The Ministry of Population and Environment has issued a new Emission Standards and Stack Height for Brick Industry.

According to a notification recently published in the Nepal Gazette, the new standard was developed by exercising the power conferred by Rule 15 of the Environment Protection Rules, 1997. With the issuance of the new standards, the previous standards published on February 25, 2008 have been repealed.

As per the new standards, the maximum limit of Suspended Particulate Matter and the minimum limit for the height of stack of brick kilns vary depending on their types. The maximum limit of SPM and minimum height of stack for bull’s trench kiln/forced draft (fixed chimney) is 350 mg/Nm3 and 17 metre, respectively. It shall be 500 mg/Nm3 and 30 metre for bull’s trench kiln/natural draft (fixed chimney), 350 mg/Nm3 and 17 metre for Hoffman kiln (forced draft), 500 mg/Nm3 and 30 metre for Hoffman kiln (natural draft), 250 mg/Nm3 and 15 metre for vertical shaft kiln, 200 mg/Nm3 and 7 metre for hybrid Hoffman kiln, and 100 mg/Nm3 and 10 metre for tunnel kiln.

“Emission sample shall represent both charging and non-charging conditions and the standards shall be applicable for all kinds of fuel to be used in kiln,” it reads. The government felt an urgent need to develop and enforce new standards as brick kilns contribute significantly to emissions of carbon dioxide, particulate matter, including black carbon, sulphur dioxide, oxides of nitrogen and carbon monoxide.
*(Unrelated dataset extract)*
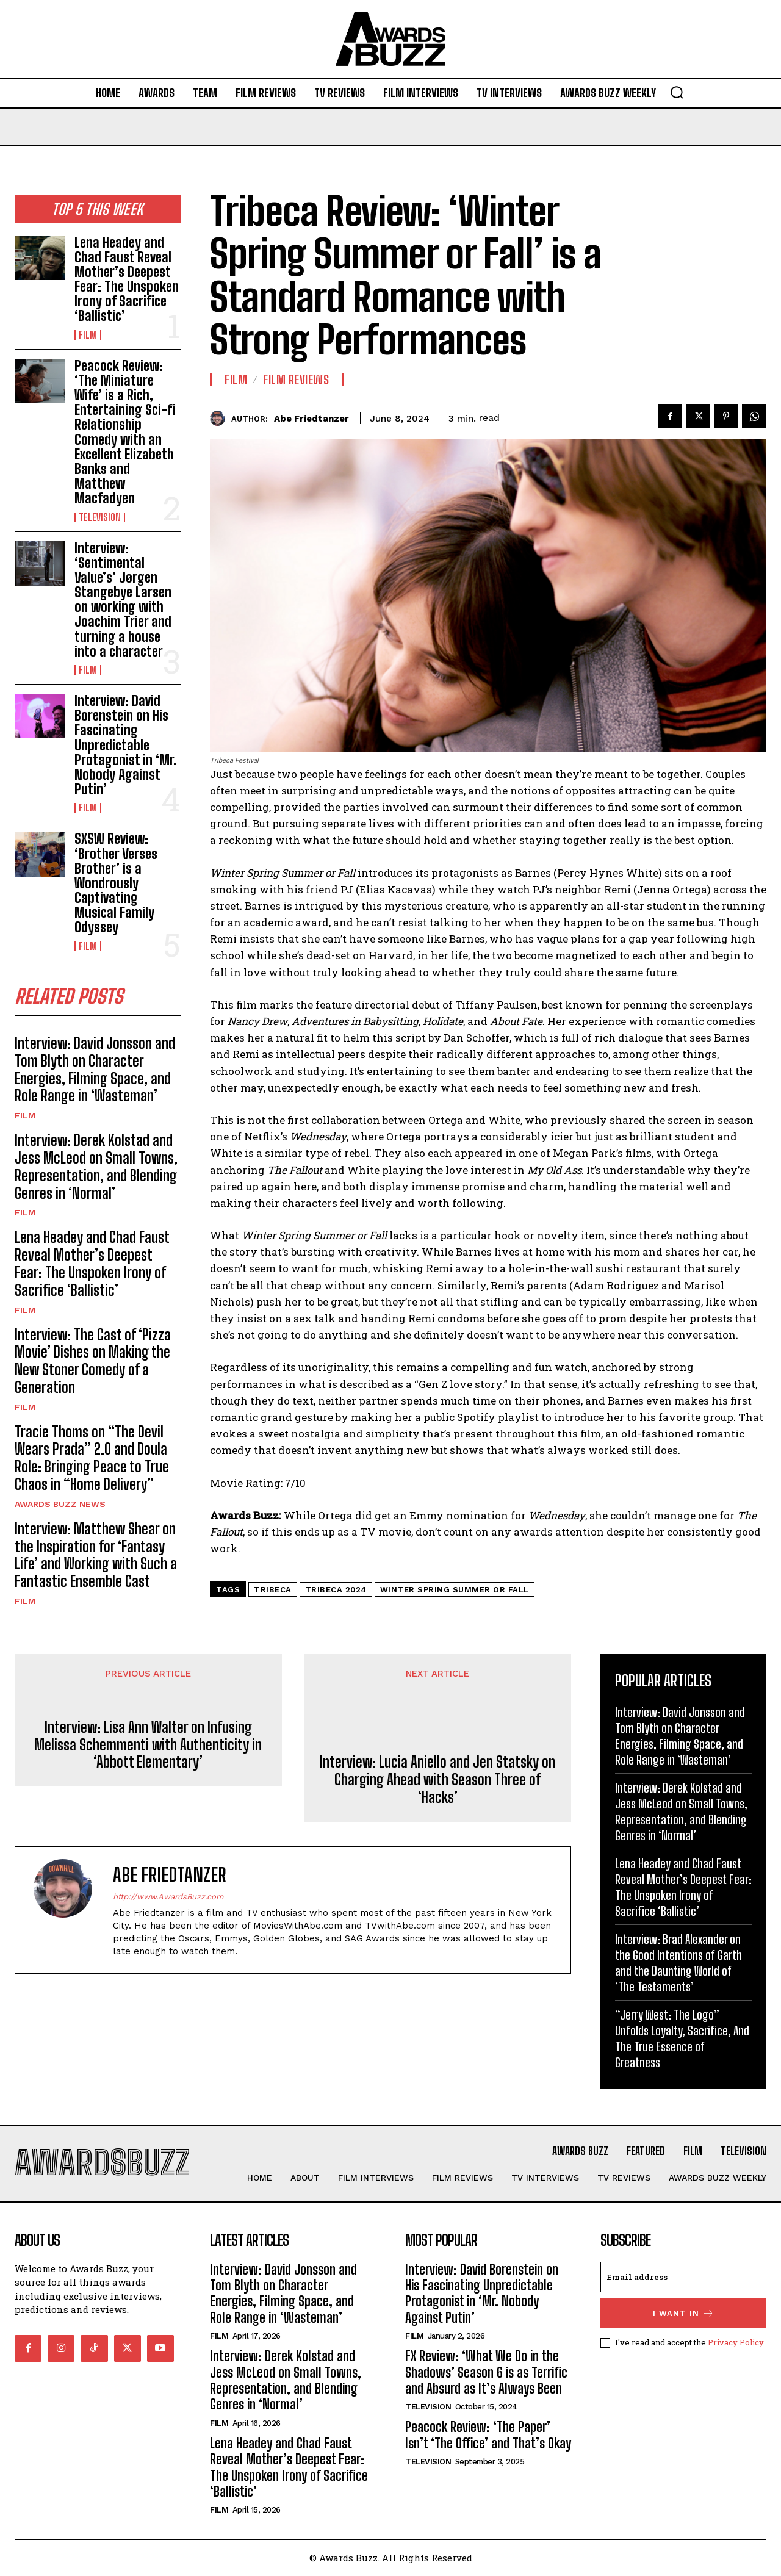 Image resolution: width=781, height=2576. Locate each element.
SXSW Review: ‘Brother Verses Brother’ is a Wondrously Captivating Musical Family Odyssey (115, 882)
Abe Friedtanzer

According to Department of Environment, the pollutants not only have an adverse effect on the health of workers, local population, and vegetation, but also contribute to global warming. About 110 brick kilns (15 in Kathmandu, 32 in Lalitpur and 63 in Bhaktapur) are in operation in Kathmandu Valley. A total of 9,334 workers are employed in the industry of which 2,772 are female.

These industries use coal as the main fuel, and consume 12,409 tonnes of coal and 1,881 tonnes of other fuels. Dust generated and blown due to air movement is seen as a major issue among employees and neighbouring locals.